Toutefois, les États membres se plaignent de l’impossibilité de procéder aux retours. « Ils doivent être acceptés dans leur pays d’origine et aujourd’hui, c’est souvent quelque chose d’extrêmement difficile », a déclaré le Premier ministre belge Alexander de Croo après l’attentat. Sa ministre de l’Intérieur, Annelies Verlinden, a demandé à Luxembourg que L’UE utilise tous ses moyens de pression pour signer des accords de rapatriement, car la Belgique à elle seule n’a pas assez de pouvoir pour négocier. « Si certains pays d’Afrique du Nord n’acceptent pas leurs propres citoyens, nous avons un problème », a-t-il déploré.
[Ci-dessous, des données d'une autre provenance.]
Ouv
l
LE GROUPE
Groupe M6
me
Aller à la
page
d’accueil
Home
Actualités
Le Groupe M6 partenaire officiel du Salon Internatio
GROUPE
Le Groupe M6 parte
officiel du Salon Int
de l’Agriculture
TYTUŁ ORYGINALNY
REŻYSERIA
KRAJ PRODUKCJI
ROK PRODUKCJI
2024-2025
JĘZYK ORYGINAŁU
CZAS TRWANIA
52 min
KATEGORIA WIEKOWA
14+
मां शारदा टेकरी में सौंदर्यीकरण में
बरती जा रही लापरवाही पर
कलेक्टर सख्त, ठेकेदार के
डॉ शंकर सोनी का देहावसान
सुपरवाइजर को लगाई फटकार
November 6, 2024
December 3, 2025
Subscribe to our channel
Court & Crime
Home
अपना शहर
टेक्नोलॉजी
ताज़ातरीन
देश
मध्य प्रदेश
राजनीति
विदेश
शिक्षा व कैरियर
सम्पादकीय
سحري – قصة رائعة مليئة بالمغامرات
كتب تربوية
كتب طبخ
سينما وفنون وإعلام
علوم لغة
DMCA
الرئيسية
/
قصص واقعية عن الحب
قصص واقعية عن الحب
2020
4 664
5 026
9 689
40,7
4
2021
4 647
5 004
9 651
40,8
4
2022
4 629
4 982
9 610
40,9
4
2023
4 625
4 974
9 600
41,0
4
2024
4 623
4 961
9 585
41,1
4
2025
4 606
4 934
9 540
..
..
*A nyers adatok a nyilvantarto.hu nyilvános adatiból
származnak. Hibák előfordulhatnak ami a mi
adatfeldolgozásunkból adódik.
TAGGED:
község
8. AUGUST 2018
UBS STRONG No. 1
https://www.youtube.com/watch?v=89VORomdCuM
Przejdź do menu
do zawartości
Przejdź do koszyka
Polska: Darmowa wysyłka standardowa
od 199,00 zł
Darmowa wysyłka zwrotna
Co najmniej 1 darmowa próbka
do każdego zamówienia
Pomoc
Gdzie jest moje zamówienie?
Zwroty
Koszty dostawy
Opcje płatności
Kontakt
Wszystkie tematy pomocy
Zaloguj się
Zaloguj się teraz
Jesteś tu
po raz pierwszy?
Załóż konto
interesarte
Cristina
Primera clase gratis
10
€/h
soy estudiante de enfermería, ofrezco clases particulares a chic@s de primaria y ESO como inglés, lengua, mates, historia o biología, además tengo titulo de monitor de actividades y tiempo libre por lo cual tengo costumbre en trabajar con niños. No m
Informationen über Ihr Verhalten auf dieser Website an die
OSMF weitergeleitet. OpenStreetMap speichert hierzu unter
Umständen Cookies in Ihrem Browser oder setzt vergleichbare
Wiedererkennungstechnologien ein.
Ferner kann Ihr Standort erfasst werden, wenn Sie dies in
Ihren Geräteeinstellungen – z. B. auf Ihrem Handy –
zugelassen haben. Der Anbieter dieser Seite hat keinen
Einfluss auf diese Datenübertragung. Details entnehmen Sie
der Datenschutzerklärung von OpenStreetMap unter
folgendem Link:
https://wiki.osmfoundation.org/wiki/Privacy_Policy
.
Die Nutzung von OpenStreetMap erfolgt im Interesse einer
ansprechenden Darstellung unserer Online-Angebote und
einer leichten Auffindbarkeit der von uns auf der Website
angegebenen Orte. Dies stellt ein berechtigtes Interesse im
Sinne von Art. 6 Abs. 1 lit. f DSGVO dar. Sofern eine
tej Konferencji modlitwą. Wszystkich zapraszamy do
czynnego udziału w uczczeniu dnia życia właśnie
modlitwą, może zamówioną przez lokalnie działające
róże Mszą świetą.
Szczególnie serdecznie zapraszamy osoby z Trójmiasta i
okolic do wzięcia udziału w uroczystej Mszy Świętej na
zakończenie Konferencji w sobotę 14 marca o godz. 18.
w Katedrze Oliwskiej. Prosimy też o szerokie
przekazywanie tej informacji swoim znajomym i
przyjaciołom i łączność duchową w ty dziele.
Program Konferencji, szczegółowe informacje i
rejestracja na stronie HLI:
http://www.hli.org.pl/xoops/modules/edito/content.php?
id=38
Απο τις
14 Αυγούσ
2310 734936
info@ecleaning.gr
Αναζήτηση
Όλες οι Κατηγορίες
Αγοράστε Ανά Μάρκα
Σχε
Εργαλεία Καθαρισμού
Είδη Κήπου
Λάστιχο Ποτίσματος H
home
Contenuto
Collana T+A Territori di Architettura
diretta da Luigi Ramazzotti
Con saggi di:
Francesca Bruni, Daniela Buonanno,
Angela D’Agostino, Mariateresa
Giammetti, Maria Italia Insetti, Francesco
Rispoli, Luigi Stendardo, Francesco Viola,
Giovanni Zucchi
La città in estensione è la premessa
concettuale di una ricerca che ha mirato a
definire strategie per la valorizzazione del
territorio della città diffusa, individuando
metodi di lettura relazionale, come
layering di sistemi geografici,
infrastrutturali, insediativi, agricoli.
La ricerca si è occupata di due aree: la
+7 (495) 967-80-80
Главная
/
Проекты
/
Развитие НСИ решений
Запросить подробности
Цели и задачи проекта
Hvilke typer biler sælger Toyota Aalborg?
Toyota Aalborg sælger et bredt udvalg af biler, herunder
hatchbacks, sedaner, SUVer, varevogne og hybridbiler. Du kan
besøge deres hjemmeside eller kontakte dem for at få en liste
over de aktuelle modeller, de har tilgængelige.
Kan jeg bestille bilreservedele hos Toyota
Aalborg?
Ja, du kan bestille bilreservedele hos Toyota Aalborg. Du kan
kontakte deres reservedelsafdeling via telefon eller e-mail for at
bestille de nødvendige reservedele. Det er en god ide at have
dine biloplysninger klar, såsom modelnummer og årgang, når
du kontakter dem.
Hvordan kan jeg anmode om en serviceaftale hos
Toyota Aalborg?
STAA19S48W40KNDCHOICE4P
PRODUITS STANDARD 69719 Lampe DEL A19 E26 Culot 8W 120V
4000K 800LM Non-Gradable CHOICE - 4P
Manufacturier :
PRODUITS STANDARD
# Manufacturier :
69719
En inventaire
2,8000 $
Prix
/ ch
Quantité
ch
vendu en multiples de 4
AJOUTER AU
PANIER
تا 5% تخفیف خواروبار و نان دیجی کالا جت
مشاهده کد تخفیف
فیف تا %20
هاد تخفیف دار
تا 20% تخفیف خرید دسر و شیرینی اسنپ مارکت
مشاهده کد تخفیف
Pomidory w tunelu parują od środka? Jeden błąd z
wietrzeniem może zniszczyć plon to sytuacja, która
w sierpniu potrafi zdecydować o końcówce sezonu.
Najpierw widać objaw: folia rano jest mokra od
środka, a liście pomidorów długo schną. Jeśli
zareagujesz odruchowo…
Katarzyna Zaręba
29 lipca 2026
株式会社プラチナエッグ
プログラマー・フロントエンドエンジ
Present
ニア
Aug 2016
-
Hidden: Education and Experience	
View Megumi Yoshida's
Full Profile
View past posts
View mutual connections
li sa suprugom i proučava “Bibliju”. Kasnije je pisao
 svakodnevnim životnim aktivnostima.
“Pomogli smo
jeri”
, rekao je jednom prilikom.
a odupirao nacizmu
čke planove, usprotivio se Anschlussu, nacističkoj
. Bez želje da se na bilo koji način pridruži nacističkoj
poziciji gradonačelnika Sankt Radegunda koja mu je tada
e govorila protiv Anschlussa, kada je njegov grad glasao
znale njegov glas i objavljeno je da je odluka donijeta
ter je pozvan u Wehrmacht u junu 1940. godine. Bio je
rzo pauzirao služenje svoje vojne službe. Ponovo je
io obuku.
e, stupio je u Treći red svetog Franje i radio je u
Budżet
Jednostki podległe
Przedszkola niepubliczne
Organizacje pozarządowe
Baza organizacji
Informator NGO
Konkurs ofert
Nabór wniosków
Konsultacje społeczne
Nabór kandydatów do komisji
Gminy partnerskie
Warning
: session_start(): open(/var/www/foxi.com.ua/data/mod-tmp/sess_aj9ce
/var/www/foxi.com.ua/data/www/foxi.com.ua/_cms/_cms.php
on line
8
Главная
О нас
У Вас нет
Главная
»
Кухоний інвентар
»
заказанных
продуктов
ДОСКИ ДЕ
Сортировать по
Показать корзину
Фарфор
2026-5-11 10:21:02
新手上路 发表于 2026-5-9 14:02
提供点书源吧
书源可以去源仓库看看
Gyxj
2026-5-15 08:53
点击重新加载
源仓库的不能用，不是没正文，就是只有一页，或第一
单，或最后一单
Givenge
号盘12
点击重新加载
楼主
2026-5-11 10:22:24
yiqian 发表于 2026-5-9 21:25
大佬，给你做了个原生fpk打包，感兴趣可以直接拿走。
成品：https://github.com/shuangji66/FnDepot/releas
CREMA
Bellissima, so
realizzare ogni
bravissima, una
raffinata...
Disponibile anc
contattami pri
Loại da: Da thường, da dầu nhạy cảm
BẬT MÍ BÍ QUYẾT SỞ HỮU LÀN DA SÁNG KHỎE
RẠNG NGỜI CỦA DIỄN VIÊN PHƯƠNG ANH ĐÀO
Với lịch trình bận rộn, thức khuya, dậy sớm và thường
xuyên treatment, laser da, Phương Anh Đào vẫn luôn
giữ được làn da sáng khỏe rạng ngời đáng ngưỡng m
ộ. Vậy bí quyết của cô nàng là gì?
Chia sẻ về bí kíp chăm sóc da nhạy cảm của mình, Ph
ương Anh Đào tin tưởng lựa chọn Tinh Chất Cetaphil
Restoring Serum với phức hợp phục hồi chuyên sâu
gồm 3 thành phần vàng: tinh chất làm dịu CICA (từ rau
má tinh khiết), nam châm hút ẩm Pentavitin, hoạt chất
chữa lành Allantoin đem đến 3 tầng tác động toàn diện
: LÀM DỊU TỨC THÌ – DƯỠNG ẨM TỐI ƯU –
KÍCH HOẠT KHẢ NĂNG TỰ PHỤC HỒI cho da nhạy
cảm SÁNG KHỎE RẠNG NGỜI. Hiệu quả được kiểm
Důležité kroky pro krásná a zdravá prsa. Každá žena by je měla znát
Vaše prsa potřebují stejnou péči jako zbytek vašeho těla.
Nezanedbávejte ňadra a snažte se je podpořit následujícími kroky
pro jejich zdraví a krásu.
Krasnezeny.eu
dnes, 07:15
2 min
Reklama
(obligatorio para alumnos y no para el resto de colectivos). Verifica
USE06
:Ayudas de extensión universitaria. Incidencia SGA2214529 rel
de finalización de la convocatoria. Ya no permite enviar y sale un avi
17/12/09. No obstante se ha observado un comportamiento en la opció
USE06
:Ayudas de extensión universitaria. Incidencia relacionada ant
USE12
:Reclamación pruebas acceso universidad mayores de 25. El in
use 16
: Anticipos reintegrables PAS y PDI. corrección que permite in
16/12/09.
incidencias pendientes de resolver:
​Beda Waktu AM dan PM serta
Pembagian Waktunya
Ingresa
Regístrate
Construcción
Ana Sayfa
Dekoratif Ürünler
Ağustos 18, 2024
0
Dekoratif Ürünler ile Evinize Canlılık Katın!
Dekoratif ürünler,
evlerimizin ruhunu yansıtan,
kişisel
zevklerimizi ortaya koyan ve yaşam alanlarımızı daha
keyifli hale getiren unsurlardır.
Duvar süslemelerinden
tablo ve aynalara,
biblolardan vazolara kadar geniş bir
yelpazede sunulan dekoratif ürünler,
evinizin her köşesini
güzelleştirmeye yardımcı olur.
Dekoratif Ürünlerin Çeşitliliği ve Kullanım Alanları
La politique de retour des migrants irréguliers est l’un des une grande affaire inachevée pour l’UE. Sur les 400 000 arrêtés d’expulsion émis chaque année en Europe jusqu’à présent en 2023, seuls 65 000 ont été exécutés, selon les dernières données fournies par le commissaire suédois aux affaires intérieures. Ylva Johansson. Johansson souligne cependant que ce chiffre représente une amélioration de 20% par rapport à l’année précédente et assure que Bruxelles serrera la vis et limitera les visas aux pays qui n’acceptent pas les rapatriements.
L’autre grand sujet de préoccupation des ministres de l’Intérieur est la radicalisation via Internet et les réseaux sociaux. Contrairement à la grande crise terroriste de 2014-2016, La principale menace désormais ne vient pas des réseaux organisés mais des « loups solitaires » comme celui qui a attaqué à Bruxelles. Pour le ministre français de l’Intérieur, ce changement de schéma nécessite des modifications juridiques permettant aux forces de sécurité et aux services de renseignement de accéder à des services de messagerie cryptés tels que Whatsapp, Telegram ou Signal.
Quoi qu’il en soit, les gouvernements de l’UE conviennent que la principale mesure de prévention serait de réduire les tensions et de canaliser le conflit au Moyen-Orient. « Malheureusement, ce conflit devient un conflit entre le monde musulman et le monde chrétien, ce que nous ne pouvons pas permettre. Parce que la sécurité de nos rues en dépend« , le chef de la diplomatie communautaire, Josep Borrell, a prévenu.